WORK INSTRUCTIONS: Without the pictures, set down every line of the data exactly.

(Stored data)
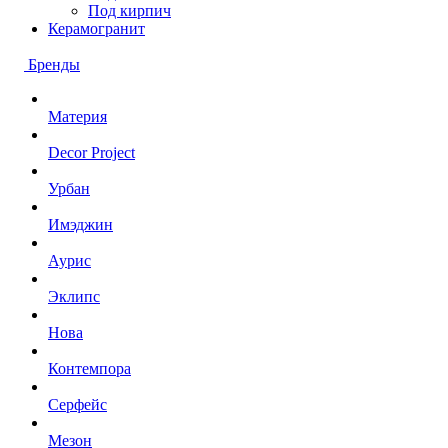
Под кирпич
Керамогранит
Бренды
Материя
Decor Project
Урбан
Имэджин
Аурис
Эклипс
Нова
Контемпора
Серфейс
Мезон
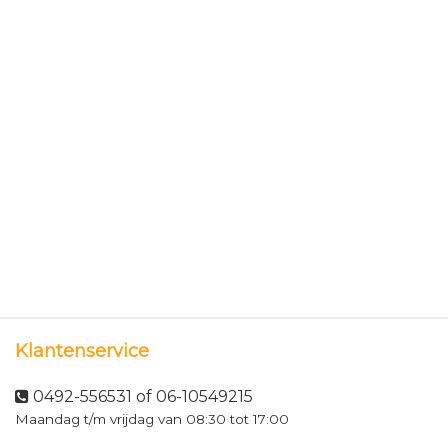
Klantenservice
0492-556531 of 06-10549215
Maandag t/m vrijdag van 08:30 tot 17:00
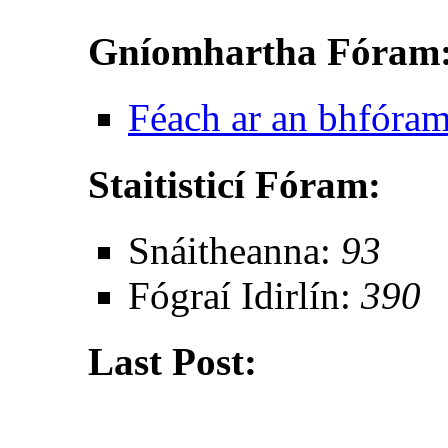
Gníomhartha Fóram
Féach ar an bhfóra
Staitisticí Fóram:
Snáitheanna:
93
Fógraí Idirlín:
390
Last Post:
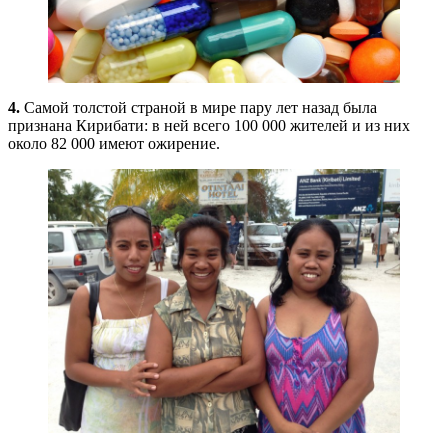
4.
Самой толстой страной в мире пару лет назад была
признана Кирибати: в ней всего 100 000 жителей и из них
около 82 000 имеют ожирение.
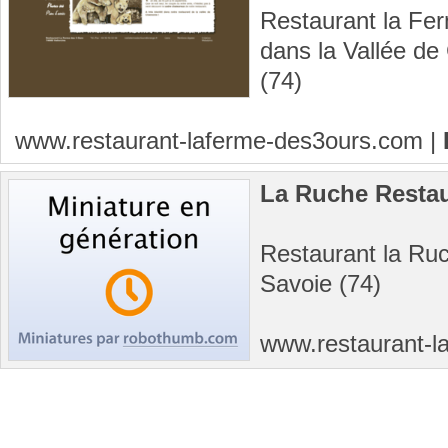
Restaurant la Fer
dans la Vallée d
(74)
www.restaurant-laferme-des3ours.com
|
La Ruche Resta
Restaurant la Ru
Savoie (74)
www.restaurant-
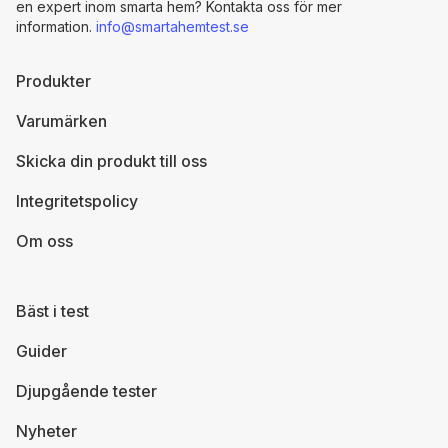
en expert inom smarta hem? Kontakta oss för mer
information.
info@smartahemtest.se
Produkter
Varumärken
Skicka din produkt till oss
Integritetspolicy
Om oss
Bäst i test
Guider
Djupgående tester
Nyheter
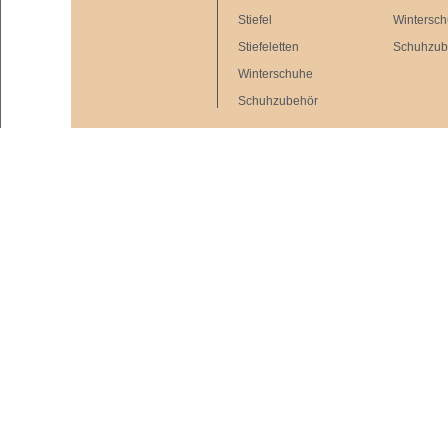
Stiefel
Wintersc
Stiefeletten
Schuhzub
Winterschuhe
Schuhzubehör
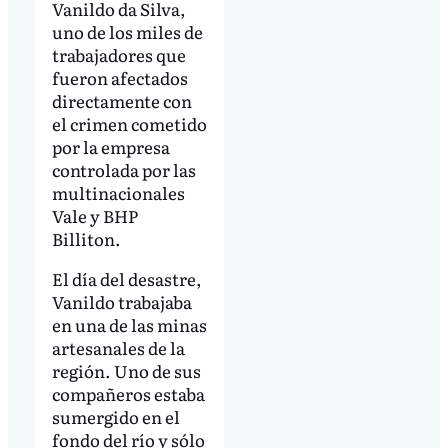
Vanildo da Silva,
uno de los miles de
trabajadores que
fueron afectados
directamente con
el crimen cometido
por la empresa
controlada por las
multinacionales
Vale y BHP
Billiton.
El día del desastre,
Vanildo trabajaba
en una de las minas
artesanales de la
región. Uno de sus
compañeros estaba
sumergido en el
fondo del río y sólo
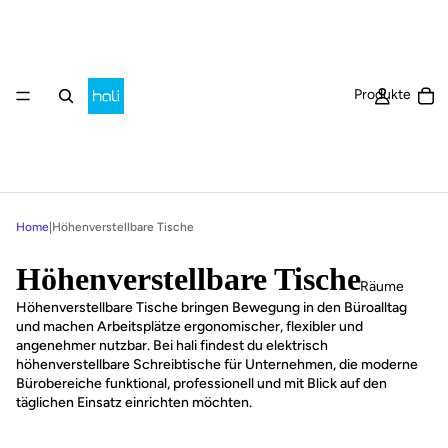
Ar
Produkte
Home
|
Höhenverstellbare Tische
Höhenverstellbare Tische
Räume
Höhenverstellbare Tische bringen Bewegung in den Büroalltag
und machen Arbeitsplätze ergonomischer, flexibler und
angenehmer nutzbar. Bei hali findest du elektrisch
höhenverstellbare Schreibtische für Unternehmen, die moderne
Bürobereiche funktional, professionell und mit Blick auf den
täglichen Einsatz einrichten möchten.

TASK SOLUTION:
Под кирпич
Керамогранит
Бренды
Материя
Decor Project
Урбан
Имэджин
Аурис
Эклипс
Нова
Контемпора
Серфейс
Мезон
Klantenservice
0492-556531 of 06-10549215
Maandag t/m vrijdag van 08:30 tot 17:00
Gníomhartha Fóram
Féach ar an bhfóra
Staitisticí Fóram:
Snáitheanna:
93
Fógraí Idirlín:
390
Last Post:
4.
Самой толстой страной в мире пару лет назад была
признана Кирибати: в ней всего 100 000 жителей и из них
около 82 000 имеют ожирение.
Restaurant la Fer
dans la Vallée d
(74)
www.restaurant-laferme-des3ours.com
|
La Ruche Resta
Restaurant la Ru
Savoie (74)
www.restaurant-
en expert inom smarta hem? Kontakta oss för mer
information.
info@smartahemtest.se
Produkter
Varumärken
Skicka din produkt till oss
Integritetspolicy
Om oss
Bäst i test
Guider
Djupgående tester
Nyheter
Stiefel
Wintersc
Stiefeletten
Schuhzub
Winterschuhe
Schuhzubehör
Vanildo da Silva,
uno de los miles de
trabajadores que
fueron afectados
directamente con
el crimen cometido
por la empresa
controlada por las
multinacionales
Vale y BHP
Billiton.
El día del desastre,
Vanildo trabajaba
en una de las minas
artesanales de la
región. Uno de sus
compañeros estaba
sumergido en el
fondo del río y sólo
Ar
Produkte
Home
|
Höhenverstellbare Tische
Höhenverstellbare Tische
Räume
Höhenverstellbare Tische bringen Bewegung in den Büroalltag
und machen Arbeitsplätze ergonomischer, flexibler und
angenehmer nutzbar. Bei hali findest du elektrisch
höhenverstellbare Schreibtische für Unternehmen, die moderne
Bürobereiche funktional, professionell und mit Blick auf den
täglichen Einsatz einrichten möchten.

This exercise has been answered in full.